(Extracted page text data)
•••

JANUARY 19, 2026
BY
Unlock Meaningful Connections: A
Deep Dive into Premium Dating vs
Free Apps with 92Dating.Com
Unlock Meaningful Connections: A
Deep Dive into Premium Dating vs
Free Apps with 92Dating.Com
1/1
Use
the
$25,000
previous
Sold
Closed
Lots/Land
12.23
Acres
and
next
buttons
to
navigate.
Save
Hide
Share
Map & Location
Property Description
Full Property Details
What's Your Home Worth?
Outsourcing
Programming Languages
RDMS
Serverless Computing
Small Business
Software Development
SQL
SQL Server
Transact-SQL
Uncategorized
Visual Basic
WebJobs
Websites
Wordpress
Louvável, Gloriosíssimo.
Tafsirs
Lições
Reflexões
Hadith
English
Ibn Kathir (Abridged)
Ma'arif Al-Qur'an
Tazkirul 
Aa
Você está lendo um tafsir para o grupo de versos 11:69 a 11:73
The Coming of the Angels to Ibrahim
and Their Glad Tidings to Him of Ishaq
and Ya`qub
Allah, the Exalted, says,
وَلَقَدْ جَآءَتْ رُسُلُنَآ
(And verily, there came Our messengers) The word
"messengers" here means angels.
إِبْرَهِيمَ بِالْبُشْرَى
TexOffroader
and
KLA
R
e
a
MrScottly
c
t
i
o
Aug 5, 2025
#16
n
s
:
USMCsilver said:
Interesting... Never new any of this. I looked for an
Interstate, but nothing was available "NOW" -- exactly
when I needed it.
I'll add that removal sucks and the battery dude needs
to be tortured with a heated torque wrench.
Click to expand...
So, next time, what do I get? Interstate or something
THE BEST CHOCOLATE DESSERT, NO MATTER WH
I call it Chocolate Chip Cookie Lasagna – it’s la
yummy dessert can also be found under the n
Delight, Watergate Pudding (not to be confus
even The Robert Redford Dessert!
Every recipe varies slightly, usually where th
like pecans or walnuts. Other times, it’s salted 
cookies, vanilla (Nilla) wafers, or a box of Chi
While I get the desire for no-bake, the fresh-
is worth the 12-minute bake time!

•••

Produce a verbatim copy of each record above.

JANUARY 19, 2026
BY
Unlock Meaningful Connections: A
Deep Dive into Premium Dating vs
Free Apps with 92Dating.Com
Unlock Meaningful Connections: A
Deep Dive into Premium Dating vs
Free Apps with 92Dating.Com
1/1
Use
the
$25,000
previous
Sold
Closed
Lots/Land
12.23
Acres
and
next
buttons
to
navigate.
Save
Hide
Share
Map & Location
Property Description
Full Property Details
What's Your Home Worth?
Outsourcing
Programming Languages
RDMS
Serverless Computing
Small Business
Software Development
SQL
SQL Server
Transact-SQL
Uncategorized
Visual Basic
WebJobs
Websites
Wordpress
Louvável, Gloriosíssimo.
Tafsirs
Lições
Reflexões
Hadith
English
Ibn Kathir (Abridged)
Ma'arif Al-Qur'an
Tazkirul 
Aa
Você está lendo um tafsir para o grupo de versos 11:69 a 11:73
The Coming of the Angels to Ibrahim
and Their Glad Tidings to Him of Ishaq
and Ya`qub
Allah, the Exalted, says,
وَلَقَدْ جَآءَتْ رُسُلُنَآ
(And verily, there came Our messengers) The word
"messengers" here means angels.
إِبْرَهِيمَ بِالْبُشْرَى
TexOffroader
and
KLA
R
e
a
MrScottly
c
t
i
o
Aug 5, 2025
#16
n
s
:
USMCsilver said:
Interesting... Never new any of this. I looked for an
Interstate, but nothing was available "NOW" -- exactly
when I needed it.
I'll add that removal sucks and the battery dude needs
to be tortured with a heated torque wrench.
Click to expand...
So, next time, what do I get? Interstate or something
THE BEST CHOCOLATE DESSERT, NO MATTER WH
I call it Chocolate Chip Cookie Lasagna – it’s la
yummy dessert can also be found under the n
Delight, Watergate Pudding (not to be confus
even The Robert Redford Dessert!
Every recipe varies slightly, usually where th
like pecans or walnuts. Other times, it’s salted 
cookies, vanilla (Nilla) wafers, or a box of Chi
While I get the desire for no-bake, the fresh-
is worth the 12-minute bake time!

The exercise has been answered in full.